Example 3: Accuracy of model before and after tuning of Random Forest:

from sklearn.datasets import load_breast_cancer
from sklearn.model_selection import train_test_split
from sklearn.ensemble import RandomForestClassifier
from sklearn.metrics import accuracy_score

# Load the Wisconsin Breast Cancer dataset
data = load_breast_cancer()
X = data.data
y = data.target

# Split the data into training and testing sets
X_train, X_test, y_train, y_test = train_test_split(X, y, test_size=0.3, random_state=42)

# Train a Random Forest classifier without tuning
rf_clf = RandomForestClassifier(random_state=42)
rf_clf.fit(X_train, y_train)
y_pred_rf = rf_clf.predict(X_test)
acc_rf_before = accuracy_score(y_test, y_pred_rf)

# Print the accuracy before tuning
print(f"Accuracy of Random Forest before tuning: {acc_rf_before}")

# Tune the Random Forest classifier by adjusting max_depth
rf_clf_tuned = RandomForestClassifier(max_depth=5, random_state=42)
rf_clf_tuned.fit(X_train, y_train)
y_pred_rf_tuned = rf_clf_tuned.predict(X_test)
acc_rf_after = accuracy_score(y_test, y_pred_rf_tuned)

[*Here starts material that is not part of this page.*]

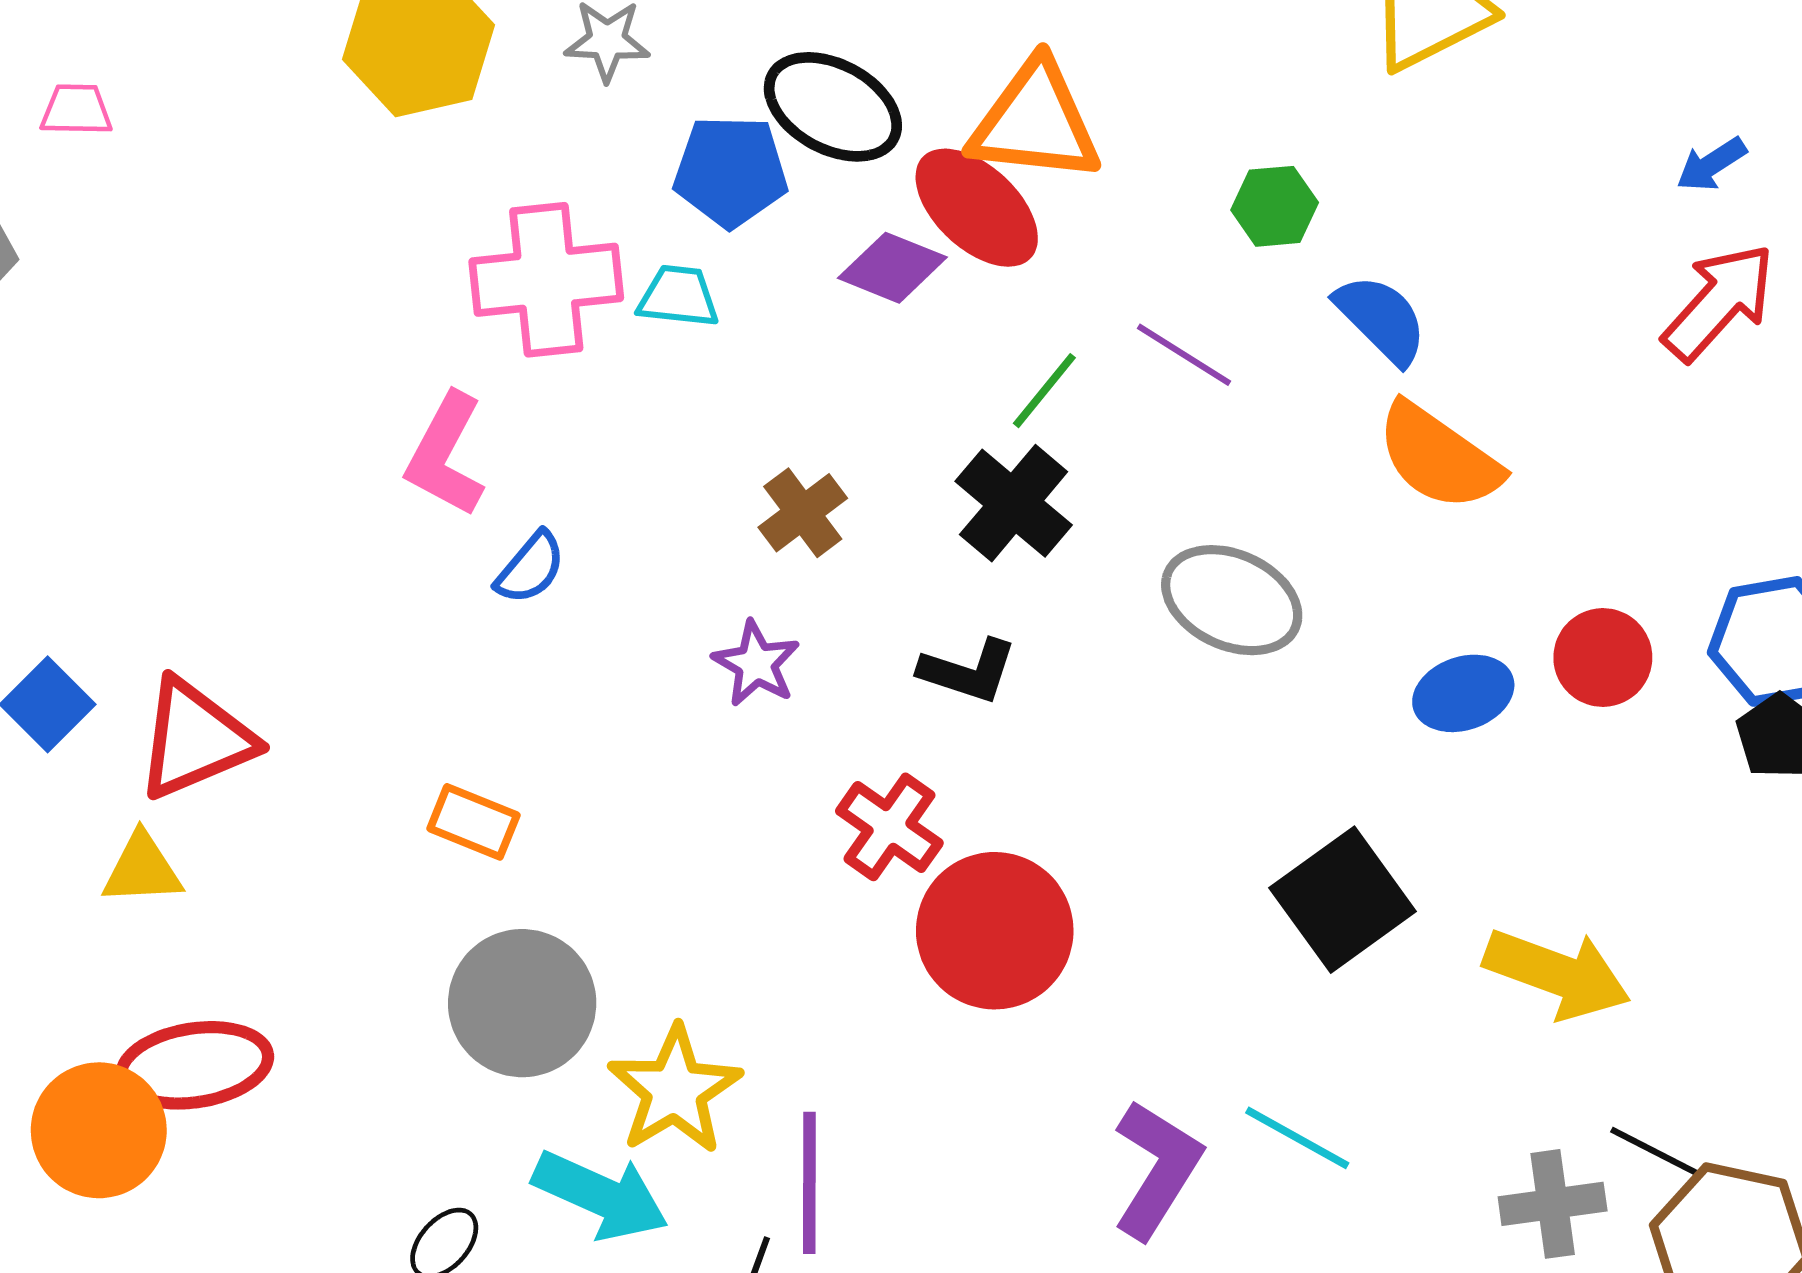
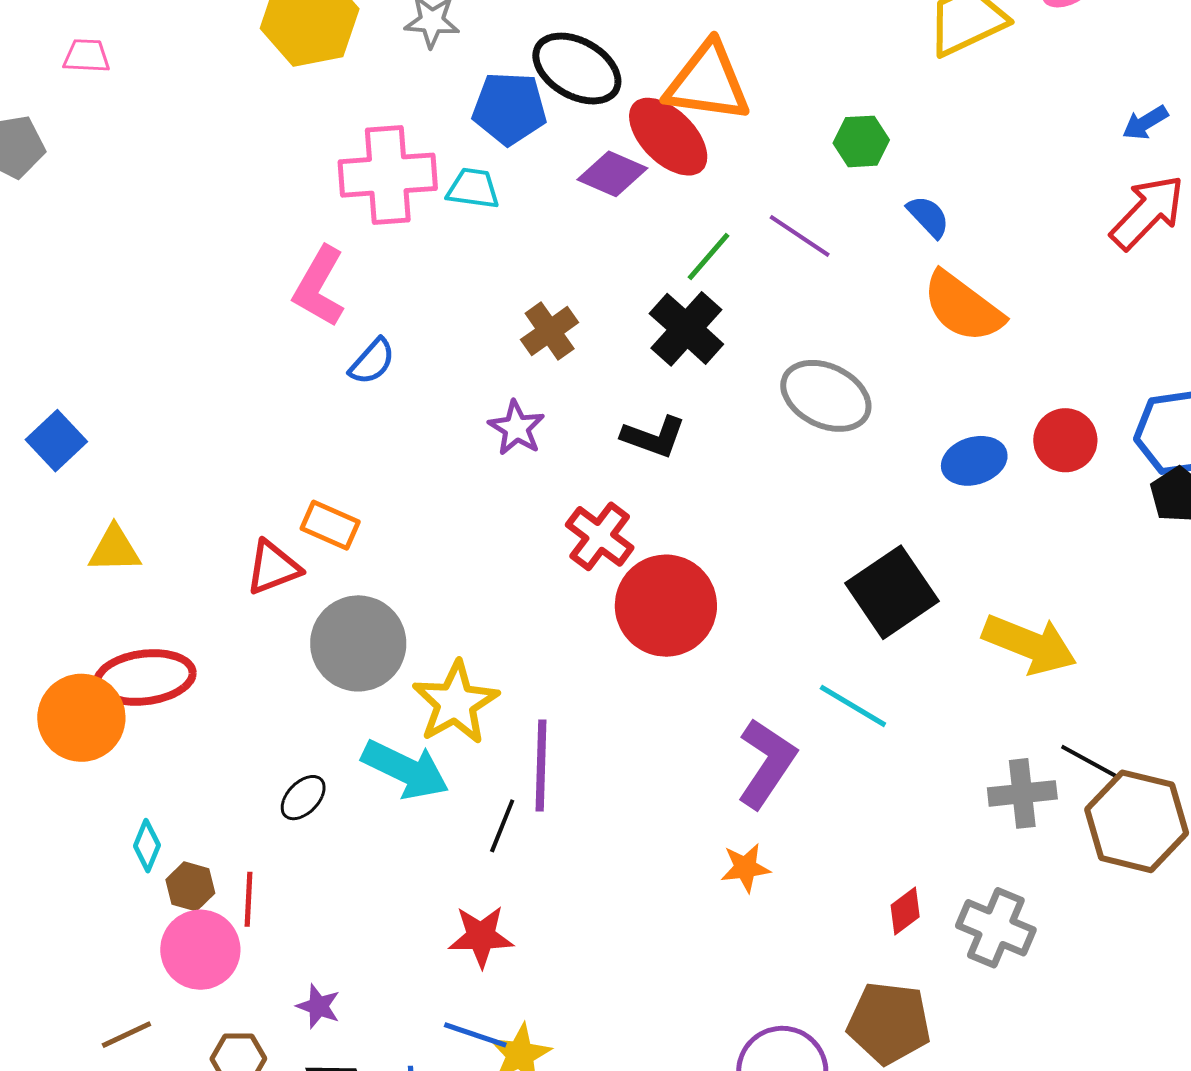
blue semicircle: (1381, 319) -> (928, 217), size x0.7
red triangle: (195, 739) -> (273, 568), moved, size x0.7
cyan line: (1297, 1138) -> (853, 706), moved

# Print the accuracy after tuning
print(f"Accuracy of Random Forest after tuning: {acc_rf_after}")

Screenshot-2024-04-02-225857

This code loads the Wisconsin Breast Cancer dataset, separates it into training and testing sets, and then trains a Random Forest classifier with no tuning. It evaluates the model's accuracy based on the testing data and prints the results. The Random Forest classifier is then tuned (in this case, by increasing the number of trees in the forest), and its accuracy is evaluated. The code demonstrates how to tune the Random Forest classifier's performance on the Wisconsin Breast Cancer dataset.

The Random Forest model's accuracy decreased slightly after tuning in this case. This can occur if the default hyperparameters already provide a well-performing model, and tuning results in a minor decrease in performance.

Steps Needed:

Step 1: Construct a decision tree model.

Start the process of creating a decision tree model. This involves selecting the relevant features from your dataset and figuring out the split points and split criteria for every tree node. Depending on your unique needs, you can use algorithms like ID3, C4.5, or CART.

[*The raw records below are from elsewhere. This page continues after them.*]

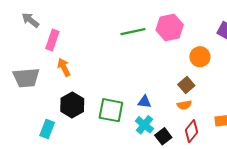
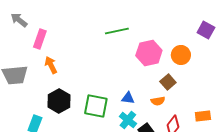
pink hexagon: (170, 27) -> (149, 53), moved
orange semicircle: (184, 105) -> (158, 101), moved

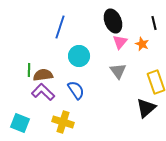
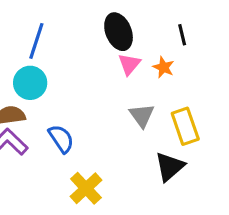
cyan circle: (79, 56) -> (30, 83), moved
gray triangle: (118, 71) -> (142, 115), moved
yellow cross: (63, 122) -> (86, 188), moved, turned 30

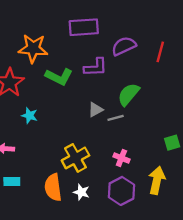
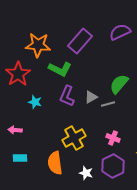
purple rectangle: (84, 27) -> (80, 41), moved, turned -45
purple semicircle: (124, 46) -> (120, 32), moved
purple L-shape: (96, 67) -> (67, 96), moved, turned 115
white star: (81, 192) -> (86, 173), moved

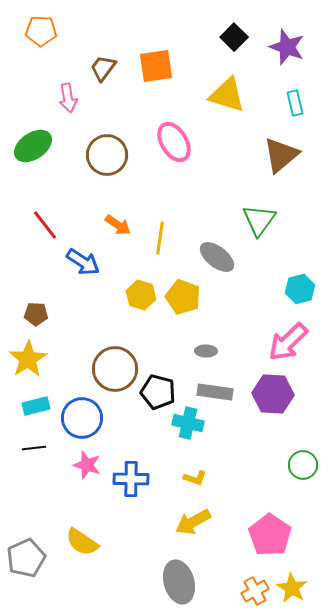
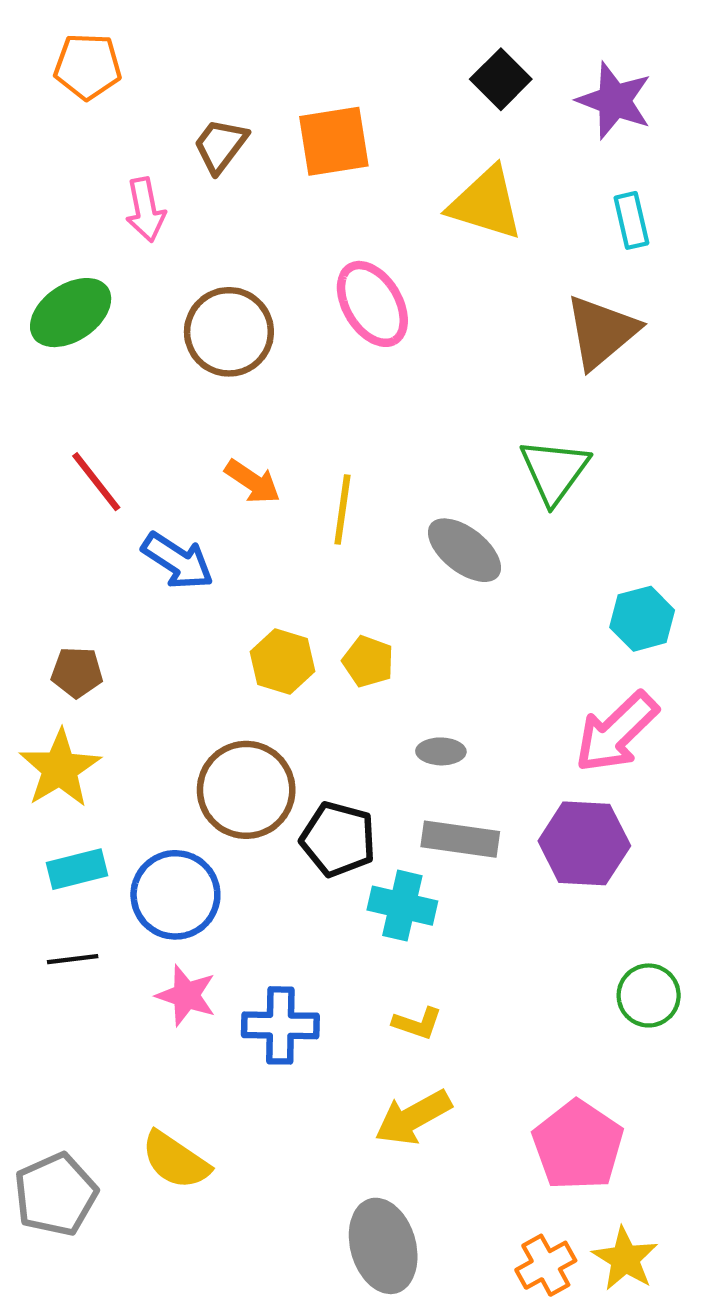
yellow hexagon: (141, 295) -> (282, 661), moved
yellow pentagon: (183, 297) -> (368, 661), moved, size x0.7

Step 2: The Decision Tree Render

Create a decision tree graphic representation. With this, you will be able to visually examine the tree's structure, depth, decision rules at each node, and class distribution in the leaf nodes.

Step 3: Look for Overfitting Indicators

Search for indications of overfitting in the decision tree. Deep trees, intricate decision rules that take into account a variety of characteristics, and leaf nodes with few instances are examples of this. To increase the model's resilience and capacity for generalization, think about utilizing ensemble techniques like Random Forest or Gradient Boosting, which build several decision trees and combine their predictions.

Step4: Assess the Model's Performance

Analyze the model's performance using the datasets used for training and validation. Depending on the nature of the task at hand, employ suitable metrics like area under the ROC curve (AUC-ROC), recall, accuracy, precision, and F1 score.

Step 5: Implement Pruning Mechanisms

Utilize pruning techniques to lessen overfitting and simplify the decision tree.

FAQs:

Q1: How can I visually identify overfitting in a Decision Tree model?

A1: You can visualize overfitting by comparing Decision Trees of different depths. A shallow tree might underfit, while a deep tree might overfit. Plotting the trees and observing their complexity provide insights.

Q2: What are some common signs of overfitting in decision trees?

A2: Signs include deep branching, intricate decision rules, and high accuracy on training data with poor validation performance.

Q3: Can overfitting be completely eliminated in decision trees?

A3: Complete elimination is challenging, but techniques like pruning and using a validation set can significantly reduce overfitting.

Q4: Can ensemble methods, like Random Forests, help address overfitting in Decision Trees?

A4: Yes, ensemble methods like Random Forests, which build multiple trees and combine their predictions, can mitigate overfitting. The diversity among trees in the ensemble helps improve generalization.